Quase 300 agentes da segurança pública de Minas Gerais protestaram ontem contra o governador Romeu Zema (Novo). A cobrança é pela tão sonhada recomposição salarial. A categoria estima uma perda inflacionária de quase 75% nos últimos dez anos, enquanto, nesse mesmo período, o salário aumentou apenas 13%. Essa briga não é de hoje, nem exclusiva da segurança. Os trabalhadores da Companhia Energética de Minas Gerais (Cemig), por exemplo, estão em greve, sob alegação de tentativa de desmanche do plano de saúde dos servidores. Fato é que o governador e vice, Mateus (Novo), tem uma bomba a desarmar. Mas, afinal, qual deles tem interesse em entrar nesse embate? O primeiro deve se afastar do cargo no primeiro semestre do próximo ano para integrar uma chapa à presidência. Já o segundo, quando assumir, trabalha visando sua eleição para governador. E com os pensamentos em outubro de 2026, nenhum deles quer se envolver em um assunto tão espinhoso, sendo que Simões já declarou não existir recurso neste ano para atender o pedido da categoria…

Marketing 

“Ele [Zema] usa o serviço das forças de segurança para fazer marketing pessoal, para fazer marketing de governo, no entanto, não reconhece a importância que a segurança pública realmente necessita.
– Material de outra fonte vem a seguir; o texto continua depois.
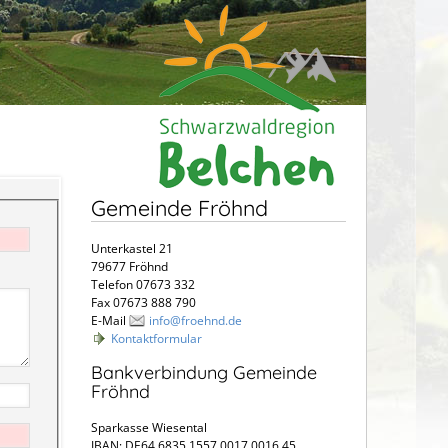
Gemeinde Fröhnd
Unterkastel 21
79677 Fröhnd
Telefon 07673 332
Fax 07673 888 790
E-Mail
info@froehnd.de
Kontaktformular
Bankverbindung Gemeinde
Fröhnd
Sparkasse Wiesental
IBAN: DE64 6835 1557 0017 0016 45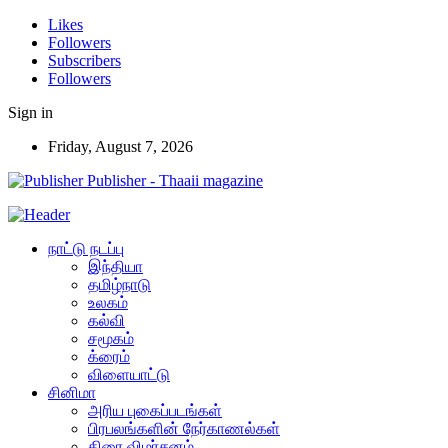
Likes
Followers
Subscribers
Followers
Sign in
Friday, August 7, 2026
Publisher - Thaaii magazine
நாட்டு நடப்பு
இந்தியா
தமிழ்நாடு
உலகம்
கல்வி
சமூகம்
க்ரைம்
விளையாட்டு
சினிமா
அரிய புகைப்படங்கள்
பிரபலங்களின் நேர்காணல்கள்
திரை விமர்சனம்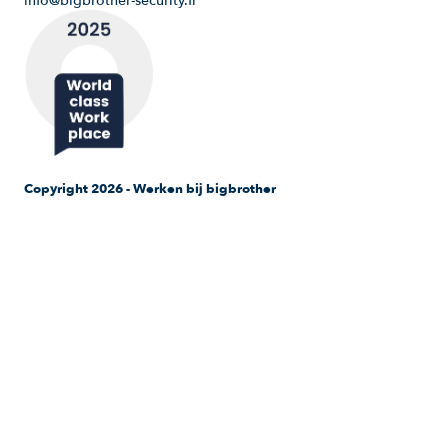
Copyright 2026 - Werken bij bigbrother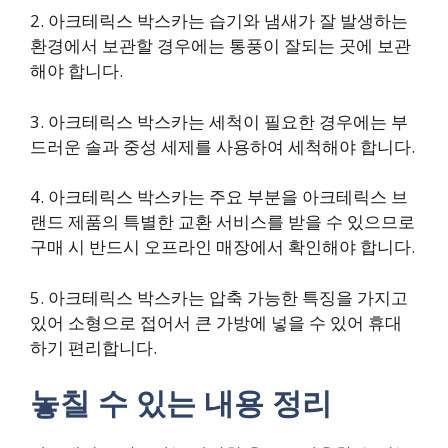
2. 아크테릭스 박스카는 습기와 냄새가 잘 발생하는
환경에서 보관할 경우에는 통풍이 잘되는 곳에 보관
해야 합니다.
3. 아크테릭스 박스카는 세척이 필요한 경우에는 부
드러운 솔과 중성 세제를 사용하여 세척해야 합니다.
4. 아크테릭스 박스카는 주요 부분을 아크테릭스 브
랜드 제품의 특별한 교환 서비스를 받을 수 있으므로
구매 시 반드시 오프라인 매장에서 확인해야 합니다.
5. 아크테릭스 박스카는 압축 가능한 특징을 가지고
있어 소형으로 접어서 큰 가방에 넣을 수 있어 휴대
하기 편리합니다.
놓칠 수 있는 내용 정리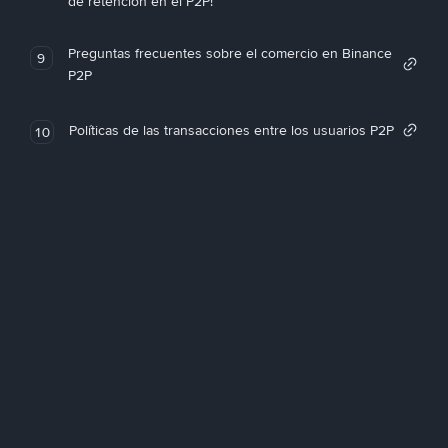
de retención en el P2P!
Preguntas frecuentes sobre el comercio en Binance
9
P2P
Políticas de las transacciones entre los usuarios P2P
10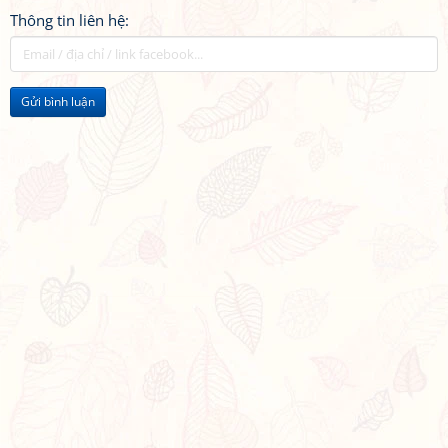
Thông tin liên hệ:
Gửi bình luận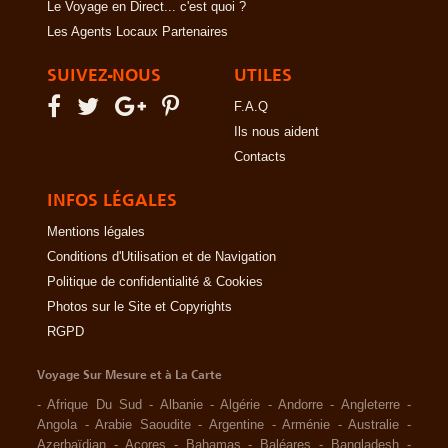
Le Voyage en Direct... c'est quoi ?
Les Agents Locaux Partenaires
SUIVEZ-NOUS
UTILES
F.A.Q
Ils nous aident
Contacts
INFOS LÉGALES
Mentions légales
Conditions d'Utilisation et de Navigation
Politique de confidentialité & Cookies
Photos sur le Site et Copyrights
RGPD
Voyage Sur Mesure et à La Carte
-
Afrique Du Sud
-
Albanie
-
Algérie
-
Andorre
-
Angleterre
-
Angola
-
Arabie Saoudite
-
Argentine
-
Arménie
-
Australie
-
Azerbaïdjan
-
Açores
-
Bahamas
-
Baléares
-
Bangladesh
-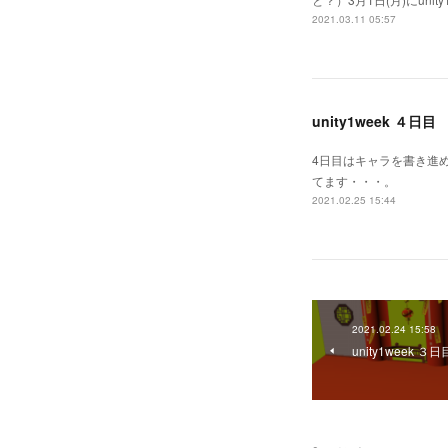
2021.03.11 05:57
unity1week ４日目
4日目はキャラを書き進
てます・・・。
2021.02.25 15:44
2021.02.24 15:58
unity1week ３日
Falta investimento. Não é só a recomposição, falta muita coisa pra segurança pública em Minas.” A firme frase é do presidente do sindicato dos escrivães da Polícia Civil do Estado de Minas Gerais, Marcelo Horta. Ele está correto. Na hora de colher os frutos, a administração obviamente enaltece os indicadores positivos alcançados pelas forças de segurança. No entanto, na hora de realmente valorizá-los, com um salário a altura, pouco é feito. Vale ressaltar que a culpa não é apenas de Zema, mas também dos administradores anteriores que deixaram a situação chegar a esse ponto. Um total descaso. E, como dito acima, servidores de outras categorias também sofrem com a mesma situação. Saúde, Educação e tantos outros. Enquanto isso, no alto escalão, tudo em dia e do melhor. 

Investigado

O ministro das Comunicações Juscelino Filho (União Brasil) é acusado de participar de um suposto esquema de desvios de emendas parlamentares via Companhia de Desenvolvimento dos Vales do São Francisco e do Parnaíba (Codevasf). Quando deputado federal, ele  teria enviado emendas parlamentares à cidade de Vitorino Freire, onde sua irmã era prefeita. Segundo a PF, o dinheiro era usado em obras de pavimentação com empresas de fachada. Em nota, ele reforçou sua

inocência. Se é culpado ou não, caberá à Justiça decidir. Mas o caso reforça, uma vez mais, a necessidade de medidas mais rígidas de fiscalização das emendas parlamentares.

Clima tranquilo 

Na Câmara de Divinópolis, tudo em paz. Se a legislatura anterior ficou marcada pelo “excesso” de Comissões Parlamentares de Inquérito (CPIs), a atual segue sem nenhuma. Será que o cenário muda  no próximo ano visando a eleição de 2026?